Within just days, a 2-year-old boy from Indianapolis went from being a healthy and happy tot to battling a mysterious illness that cost him all four limbs.
Little Jeremiah is recovering and being rehabilitated at the pediatric ICU at Riley Hospital for Children following a quadruple amputation of his arms and legs.
None of his three siblings, including a younger sister that was born while he was hospitalized, have yet learned about his amputations.
“Letting the Lord in my life, in her life, and our kids’ lives now, it made us stronger to fight this battle, it made us so much stronger and I'm thankful," his dad Nicholas Thompson told Fox 59. “He can do anything in his lifetime. This might stop him now, but I think the future can be bright for him.”
His mom, Ashley Cox, recalled just last month when her 2-year-old son was healthy, running and playing in the playground. Just days later, she said, Jeremiah came down with a high fever.
"It was the fever of 104, that's when I knew something was wrong," Cox told Fox 59.
She said everything happened really fast, and by the time she took her son to the hospital, the mysterious illness had already taken over.
“My son's covered now from head to toe in these purple like … it wasn't little dots now, it was big ol' blotches that was just taking over,” Cox said. “It was scary.”
Jeremiah was in septic shock by the time he arrived at the hospital, for which doctors immediately administered antibiotics.
“[With] septic shock, really we talk about the golden hour,” Dr. Alyson Baker explained. “One hour from the time you get sick to get those antibiotics in so that you need fewer things down the road.”
The antibiotics worked and healed Jeremiah of the mysterious illness. Doctors were unable to diagnose what might have occurred since the medicine worked so quickly.
However, the illness did have a chance to cause long-term damage to the 2-year-old. It had cut off circulation to his limbs and doctors said the only option to ensure Jeremiah would survive was to amputate.
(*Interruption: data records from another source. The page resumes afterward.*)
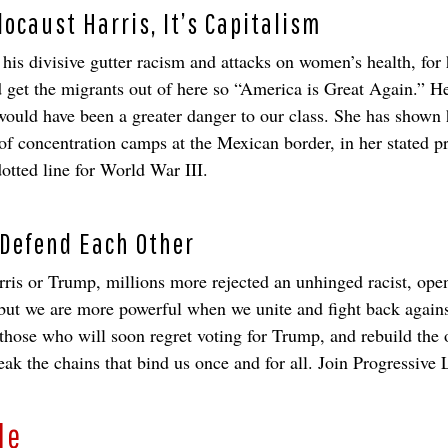
ocaust Harris, It’s Capitalism
is divisive gutter racism and attacks on women’s health, for h
and get the migrants out of here so “America is Great Again.” 
ould have been a greater danger to our class. She has shown h
of concentration camps at the Mexican border, in her stated pr
dotted line for World War III.
 Defend Each Other
rris or Trump, millions more rejected an unhinged racist, open
 but we are more powerful when we unite and fight back agai
 those who will soon regret voting for Trump, and rebuild th
the chains that bind us once and for all. Join Progressive 
le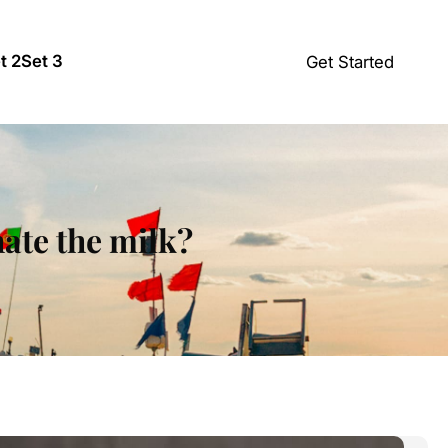
t 2
Set 3
Get Started
hate the milk?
“You can't continue to have portions of your body attached to you that are no longer alive,” Baker said. “That's just a huge risk for an infection.”
While it is still unclear when Jeremiah will be able to leave the hospital, friends and family are confident he will be able to start learning to crawl and walk using prosthetics soon, according to his GoFundMe page.
“He is doing a lot better than he was, and the family is hopeful,” the post read. “They have a long road ahead of them, and life doesn’t just pause when a tragedy happens.”